I have been on both sides of the coin, (pun intended) in the great "tipping debate" as a tipper and a tippee (don't know if this is a legitimate word, but if it isn't, it should be).

My first waitressing job was back in 1975 when I was a student at the University of Illinois in Champaign-Urbana. I got a job at the restaurant at the Union building. If memory serves, it was a pretty hoity-toity affair with white table clothes; it catered to the staff, parents of students and visitors. My uniform consisted of a black dress, starched white apron, panty hose and the very unflattering hairnet that made me look like Ruth Buzzi in Laugh-In by the end of my shift.

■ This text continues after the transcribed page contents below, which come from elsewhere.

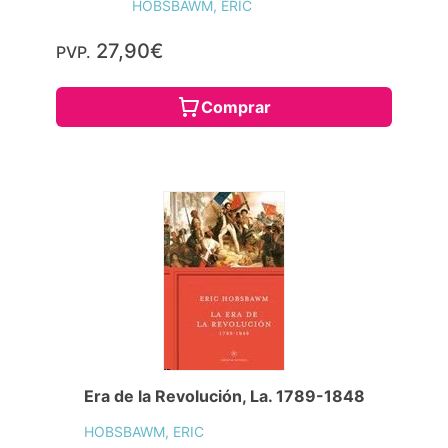
HOBSBAWM, ERIC
27,90€
PVP.
Comprar
Era de la Revolución, La. 1789-1848
HOBSBAWM, ERIC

Fast forward to 1976. I have graduated from university with a BA in Spanish Literature. So, what did I decide to do? Yup. Waitress. Make some fast money while living with my parents, so, very few expenses, and get as far away from Highland Park as physically possible. Destination: Barcelona, Spain.

I got a job at a restaurant in Highland Park. They specialized in omelettes, salads and cheesecakes. I won't mention the name of the restaurant in order to protect the guilty, but suffice it to say that the clientele consisted of overweight women who deluded themselves by thinking they were eating a low calorie meal. This consisted of an enormous salad with a choice of fattening dressing, swilled down with a diet soda followed by a piece of cherry, strawberry or blueberry cheesecake. Since their entree was so healthy, they rewarded themselves with the cheesecake. As you can imagine, these were very demanding customers who wanted everything and they wanted it immediately. It was kinda like the Jackie Mason routine about Jews in restaurants. I can only say this because I am Jewish.

This is one of my all time favorite Jackie Mason routines since he was actually talking about my parents even though he didn't know it.

However, despite all their shtick, I have to admit that the customers at the unnamed restaurant were very generous tippers. Within 6 months, I made enough money to make my getaway.

Waitressing is a very difficult job on so many levels and so because of that experience, I have become a life long generous tipper. I have developed a table for tipping; it's all about the water refill since I drink nothing but water at restaurants and a lot of it.

15% Tip

Service sucks to service is very slow and I have to ask repeatedly for a water top up.

20% Tip

Service is good to excellent and I barely have to mention the water.

25% Tip

Service is outstanding and they just keep topping up my water glass without my asking.


I rarely go out to restaurants, but I actually have a lunch date this week with a friend I haven't seen for several years. I'll let you all know how much of a tip I leave.